To Whom Do We Belong
1 Corinthians 3:1-9
February 12, 2017
Most of the time most of us still mostly don’t get
it. We cannot answer the most basic human question – who am I. Even if we know
the catechisms and answer, “I am a child of God,” we really don’t understand
it. We are not fully grasped by the weight of that answer until we stand under
it and know that we belong to God – each and every one of us, in the fullness
of our lives. Not to Apollos, not to Paul; to the United States, not to Mexico;
not to the Democrats, not to the Republicans; but to God.
Or, perhaps, we really do understand it and are
terrified by it and, in our terror, we have created every human hierarchy as
violent resistance to the simple truth of that belonging.
In other words, to say that we belong to God is to
say that we are – each and every one of us – fundamentally equal. We stand
equally as creatures before our Creator. We are all children of the same God.

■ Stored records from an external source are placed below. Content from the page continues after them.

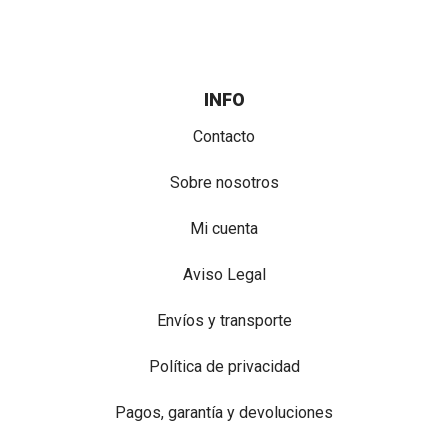
INFO
Contacto
Sobre nosotros
Mi cuenta
Aviso Legal
Envíos y transporte
Política de privacidad
Pagos, garantía y devoluciones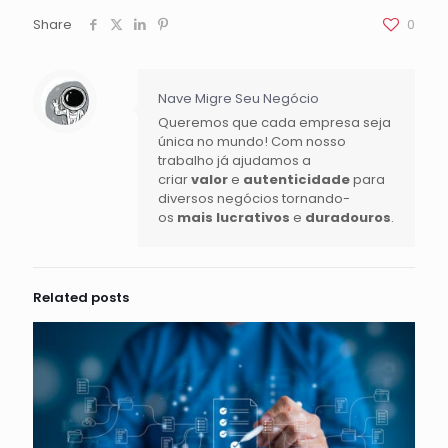
Share
0
Nave Migre Seu Negócio
Queremos que cada empresa seja
única no mundo! Com nosso
trabalho já ajudamos a
criar
valor
e
autenticidade
para
diversos negócios tornando-
os
mais lucrativos
e
duradouros
.
Related posts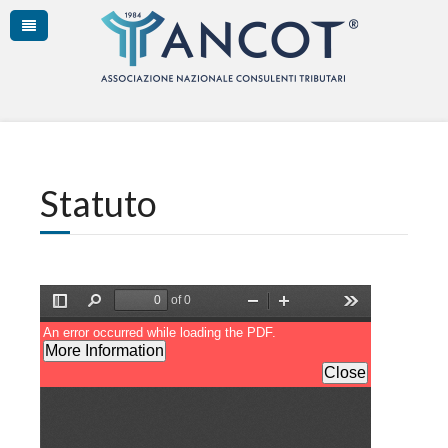
Statuto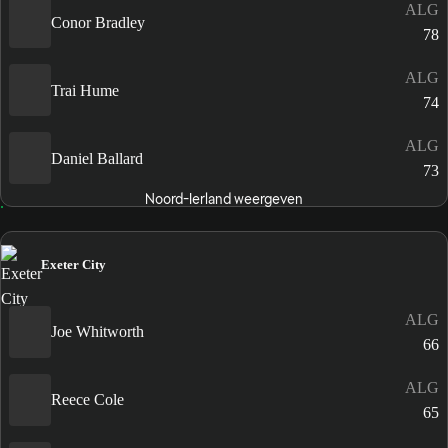
ALG
Conor Bradley
78
ALG
Trai Hume
74
ALG
Daniel Ballard
73
Noord-Ierland weergeven
Exeter City
ALG
Joe Whitworth
66
ALG
Reece Cole
65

If this is true – if we belong to God – then
nothing else matters. It no longer matters that you come from the north and I
come from the south and someone else comes from south of the border, for in
Christ there is no east or west, in him no north or south. It no longer matters
that I identify as male and you identify as female and someone else is sorting
that out, for in Christ there is no male or female. It no longer matters that
that one calls herself a Jew and that one calls himself a Greek and someone
else is something else altogether, for in Christ there is no longer Jew or Greek.

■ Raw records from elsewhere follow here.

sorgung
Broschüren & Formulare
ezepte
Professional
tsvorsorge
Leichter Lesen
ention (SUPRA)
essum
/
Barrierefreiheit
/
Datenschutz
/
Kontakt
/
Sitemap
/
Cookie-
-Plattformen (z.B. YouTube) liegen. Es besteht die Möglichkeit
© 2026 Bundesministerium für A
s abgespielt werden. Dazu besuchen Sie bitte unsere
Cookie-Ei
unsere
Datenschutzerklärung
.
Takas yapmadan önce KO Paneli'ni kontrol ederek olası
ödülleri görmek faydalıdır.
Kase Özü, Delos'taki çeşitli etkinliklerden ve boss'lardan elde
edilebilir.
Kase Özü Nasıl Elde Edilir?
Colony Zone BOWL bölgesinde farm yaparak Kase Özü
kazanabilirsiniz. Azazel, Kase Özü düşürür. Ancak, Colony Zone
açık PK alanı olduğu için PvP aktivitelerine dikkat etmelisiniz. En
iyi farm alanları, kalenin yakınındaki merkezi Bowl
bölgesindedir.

In other words, through incarnate love God says
“yes” to all humankind and calls us all out of the dimness of our tribal caves
into the bright daylight of our common humanity. In still other words, the
Incarnation is the end of hierarchy and, thus, the end of patriarchy, the end
of racism, the end of heterosexism, the end of classism, the end of
nationalism, the end of every human system of domination.
That’s why Jesus scares the hell out of so many of
us. We enjoy our privilege. We enjoy our power. We enjoy our position. We are
terrified of the notion that, somehow, the last shall be first, the mighty
shall tumble from their thrones, and that the meek shall inherit it all.
That is why powerful men seek to silence women.
That is why white nationalism hangs on stubbornly. That is why the rich cling
desperately to their wealth. They still believe maleness, whiteness, and money
are somehow special measures of ultimate worth.
But none of that mattered to Jesus, and none of
that matters in the Beloved Community.
To be sure, we still live a long way from the
kindom of God, but it has begun. The reign of God’s love is breaking in.
You may be forgiven for hearing me say “kin-dom”
and thinking it’s just my southern tongue gliding past the “g.” But the word I
almost always use is actually “kin-dom,” as in we are all kin here, we are
kindred spirits, as it were, but also this: we are all children of God. We
belong to God.
The world continues to say otherwise, perhaps it
always will. The powers and principalities will warn us. They will give us all
manner of explanation. Nevertheless, we will persist. Amen.